= Jemima Warner =

Camp follower with the Continental Army

Jemima Warner was a camp follower with the Continental Army in the early days of the American Revolutionary War and, according to the Women's Memorial in Washington D.C., she is the first American “military woman killed in action."

==Early life==
Nothing is known about Jemima's early childhood, but she probably lived in Lancaster County, Pennsylvania before joining the Continental Army when she was 17-years-old.

==Continental Army==
Her husband, James Warner, was a private in Captain Matthew Smith's company of Colonel William Thompson's 1st Pennsylvania Regiment, and she accompanied him on Colonel Benedict Arnold's expedition to Quebec through the Maine wilderness in the fall of 1775.

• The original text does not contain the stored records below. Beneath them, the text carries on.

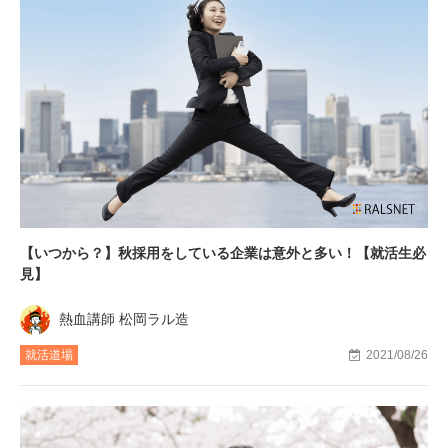
【いつから？】秋採用をしている企業は意外と多い！【就活生必
見】
熱血講師 松岡ラル造
就活道場
2021/08/26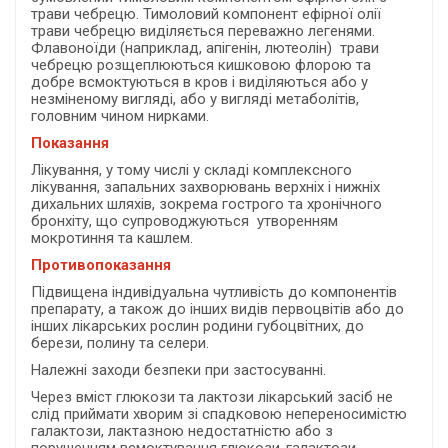
трави чебрецю. Тимоловий компонент ефірної олії
трави чебрецю виділяється переважно легенями.
Флавоноїди (наприклад, апігенін, лютеолін) трави
чебрецю розщеплюються кишковою флорою та
добре всмоктуються в кров і виділяються або у
незміненому вигляді, або у вигляді метаболітів,
головним чином нирками.
Показання
Лікування, у тому числі у складі комплексного
лікування, запальних захворювань верхніх і нижніх
дихальних шляхів, зокрема гострого та хронічного
бронхіту, що супроводжуються утворенням
мокротиння та кашлем.
Противопоказання
Підвищена індивідуальна чутливість до компонентів
препарату, а також до інших видів первоцвітів або до
інших лікарських рослин родини губоцвітних, до
берези, полину та селери.
Належні заходи безпеки при застосуванні.
Через вміст глюкози та лактози лікарський засіб не
слід приймати хворим зі спадковою непереносимістю
галактози, лактазною недостатністю або з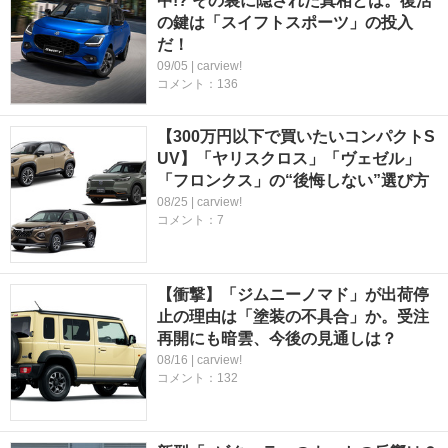
中!? その裏に隠された真相とは。復活
の鍵は「スイフトスポーツ」の投入
だ！
09/05 | carview!
コメント：136
【300万円以下で買いたいコンパクトS
UV】「ヤリスクロス」「ヴェゼル」
「フロンクス」の“後悔しない”選び方
08/25 | carview!
コメント：7
【衝撃】「ジムニーノマド」が出荷停
止の理由は「塗装の不具合」か。受注
再開にも暗雲、今後の見通しは？
08/16 | carview!
コメント：132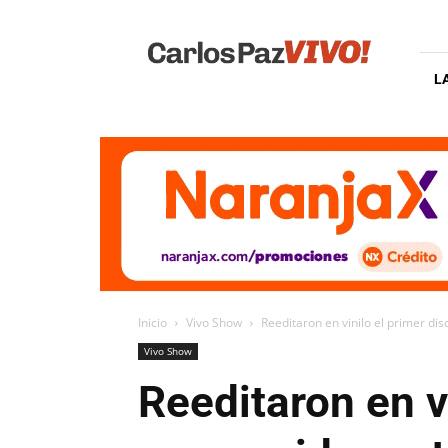
Carlos
Paz
Vivo
L
Inicio
Vivo Show
Reeditaron en vinilo el primer dis
Vivo Show
Reeditaron en v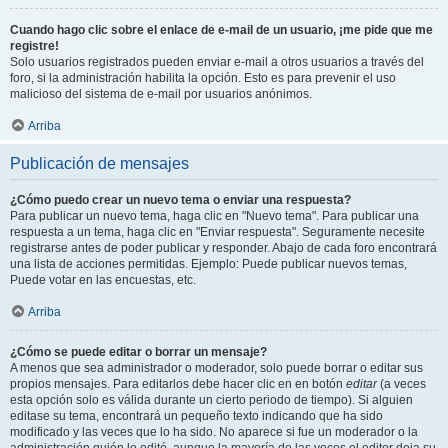
Cuando hago clic sobre el enlace de e-mail de un usuario, ¡me pide que me
registre!
Solo usuarios registrados pueden enviar e-mail a otros usuarios a través del
foro, si la administración habilita la opción. Esto es para prevenir el uso
malicioso del sistema de e-mail por usuarios anónimos.
Arriba
Publicación de mensajes
¿Cómo puedo crear un nuevo tema o enviar una respuesta?
Para publicar un nuevo tema, haga clic en "Nuevo tema". Para publicar una
respuesta a un tema, haga clic en "Enviar respuesta". Seguramente necesite
registrarse antes de poder publicar y responder. Abajo de cada foro encontrará
una lista de acciones permitidas. Ejemplo: Puede publicar nuevos temas,
Puede votar en las encuestas, etc.
Arriba
¿Cómo se puede editar o borrar un mensaje?
A menos que sea administrador o moderador, solo puede borrar o editar sus
propios mensajes. Para editarlos debe hacer clic en en botón
editar
(a veces
esta opción solo es válida durante un cierto periodo de tiempo). Si alguien
editase su tema, encontrará un pequeño texto indicando que ha sido
modificado y las veces que lo ha sido. No aparece si fue un moderador o la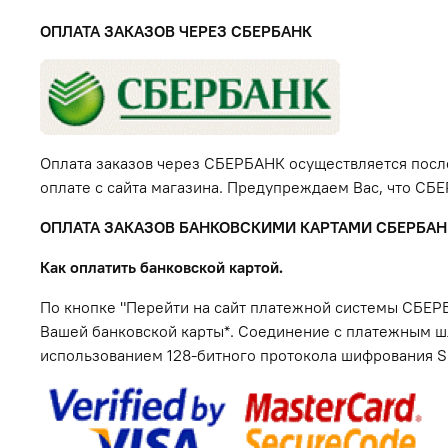
ОПЛАТА ЗАКАЗОВ ЧЕРЕЗ СБЕРБАНК
Оплата заказов через СБЕРБАНК осуществляется после
оплате с сайта магазина. Предупреждаем Вас, что СБ
ОПЛАТА ЗАКАЗОВ БАНКОВСКИМИ КАРТАМИ СБЕРБАН
Как оплатить банковской картой.
По кнопке "Перейти на сайт платежной системы СБЕР
Вашей банковской карты*. Соединение с платежным ш
использованием 128-битного протокола шифрования S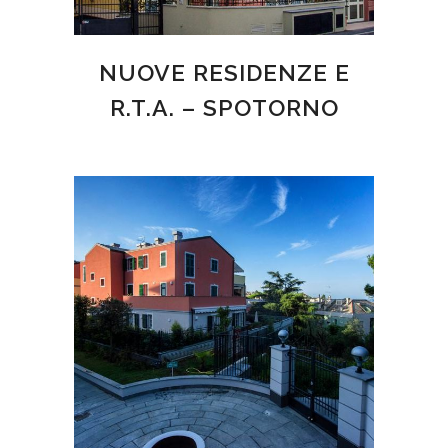
NUOVE RESIDENZE E
R.T.A. – SPOTORNO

On November 1, 1775, her husband fell ill, and she stayed with him while the rest of the battalion continued without them. After James died, Jemima buried him with leaves and journeyed some 20 miles through the wilderness alone to catch up with the rest of the battalion. Many soldiers were surprised to see her emerge from the wilderness days (or even weeks) later, carrying her husband's rifle.

===Invasion of Quebec===
During the invasion of Quebec, Jemima was commissioned by General Richard Montgomery to deliver a letter containing his conditions of surrender to Governor Guy Carleton, but she was refused admittance into the city. On her second attempt, however, she dressed more formally and was allowed in, but Governor Carleton tore up the letter, imprisoned her, and drummed her out of the city the next day.

====Killed in action====
Though two women, Jemima Warner and Susannah Grier (wife of Sergeant Joseph Grier of Captain William Hendrick's company), are mentioned by name in John Joseph Henry's journal of the expedition through the Maine wilderness, neither of them is mentioned by name in soldiers’ journals during the invasion of Quebec. There are reports of four women on the American side killed during the siege, one by grapeshot in December 1775, one by burning in December 1775, one shot accidentally by an American soldier in April 1776, and one by lightning in June 1776. It is often assumed that Warner was the one killed by grapeshot while standing with the rest of the American soldiers in December 1775.